=== Goal of the exercise ===
If pictures appear among the lines below, leave them out while you return exactly the lines from the one with "response depending on" through the one with "Sign up for".

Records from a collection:
○ ○ ○

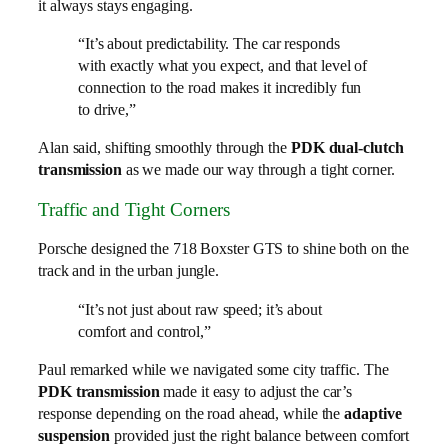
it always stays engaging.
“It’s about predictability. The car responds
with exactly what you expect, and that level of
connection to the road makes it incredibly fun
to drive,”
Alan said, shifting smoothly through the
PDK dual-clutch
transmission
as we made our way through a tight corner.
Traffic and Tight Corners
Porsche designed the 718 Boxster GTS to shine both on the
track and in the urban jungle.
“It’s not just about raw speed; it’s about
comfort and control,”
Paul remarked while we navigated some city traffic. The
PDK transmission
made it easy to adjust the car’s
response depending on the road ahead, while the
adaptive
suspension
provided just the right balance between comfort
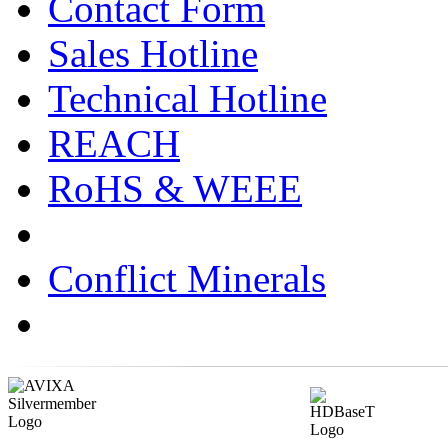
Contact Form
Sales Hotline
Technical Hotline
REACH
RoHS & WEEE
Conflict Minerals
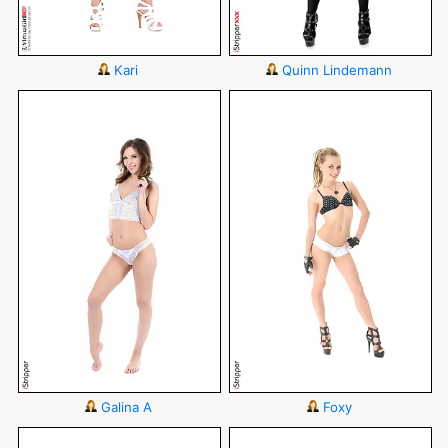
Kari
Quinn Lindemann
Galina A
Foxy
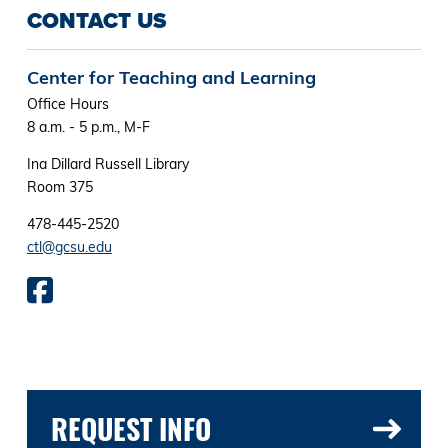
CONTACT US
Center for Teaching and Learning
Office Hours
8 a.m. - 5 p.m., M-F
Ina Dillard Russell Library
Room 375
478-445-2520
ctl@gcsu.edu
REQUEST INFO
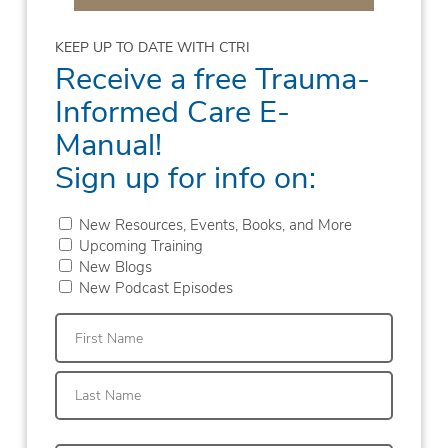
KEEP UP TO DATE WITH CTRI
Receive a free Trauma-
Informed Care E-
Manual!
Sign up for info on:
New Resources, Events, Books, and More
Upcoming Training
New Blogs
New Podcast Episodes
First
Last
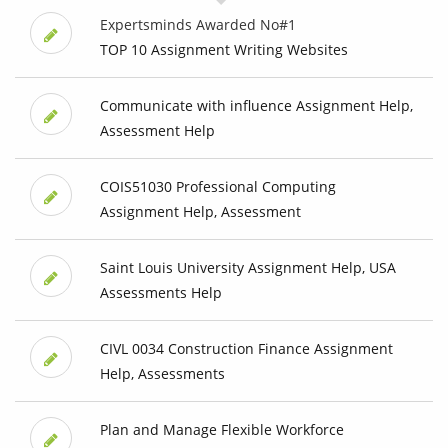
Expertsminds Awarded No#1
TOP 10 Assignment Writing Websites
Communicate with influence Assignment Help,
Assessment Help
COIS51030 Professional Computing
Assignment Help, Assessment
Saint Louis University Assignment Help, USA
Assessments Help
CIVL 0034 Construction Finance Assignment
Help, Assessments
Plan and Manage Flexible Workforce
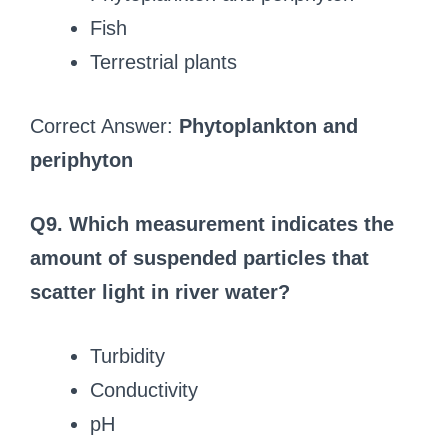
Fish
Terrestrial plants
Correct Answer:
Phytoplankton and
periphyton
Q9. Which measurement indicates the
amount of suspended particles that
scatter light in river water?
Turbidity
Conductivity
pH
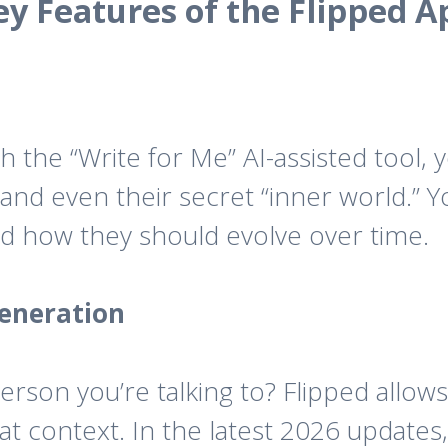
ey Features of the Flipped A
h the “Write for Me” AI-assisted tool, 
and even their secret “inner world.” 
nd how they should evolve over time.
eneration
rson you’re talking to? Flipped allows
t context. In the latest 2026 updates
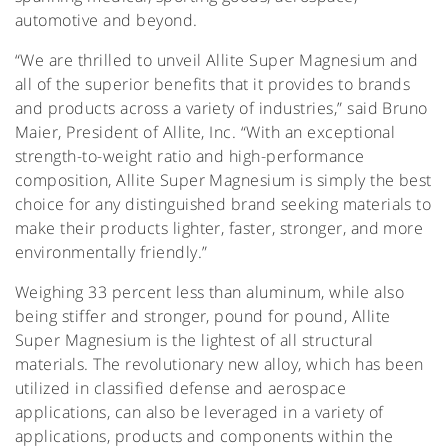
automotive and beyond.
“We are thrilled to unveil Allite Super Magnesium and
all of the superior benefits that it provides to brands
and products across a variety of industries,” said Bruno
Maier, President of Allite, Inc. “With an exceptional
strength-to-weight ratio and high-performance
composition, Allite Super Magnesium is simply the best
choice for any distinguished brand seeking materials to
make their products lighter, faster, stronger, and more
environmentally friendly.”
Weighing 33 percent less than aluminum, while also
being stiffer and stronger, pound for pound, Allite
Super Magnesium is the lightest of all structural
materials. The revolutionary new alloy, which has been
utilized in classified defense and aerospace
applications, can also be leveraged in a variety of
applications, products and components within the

○ ○ ○

=== Exercise answer ===
response depending on the road ahead, while the
adaptive
suspension
provided just the right balance between comfort
Contact Form
Sales Hotline
Technical Hotline
REACH
RoHS & WEEE
Conflict Minerals
Kari
Quinn Lindemann
Galina A
Foxy
CONTACT US
Center for Teaching and Learning
Office Hours
8 a.m. - 5 p.m., M-F
Ina Dillard Russell Library
Room 375
478-445-2520
ctl@gcsu.edu
REQUEST INFO
KEEP UP TO DATE WITH CTRI
Receive a free Trauma-
Informed Care E-
Manual!
Sign up for info on:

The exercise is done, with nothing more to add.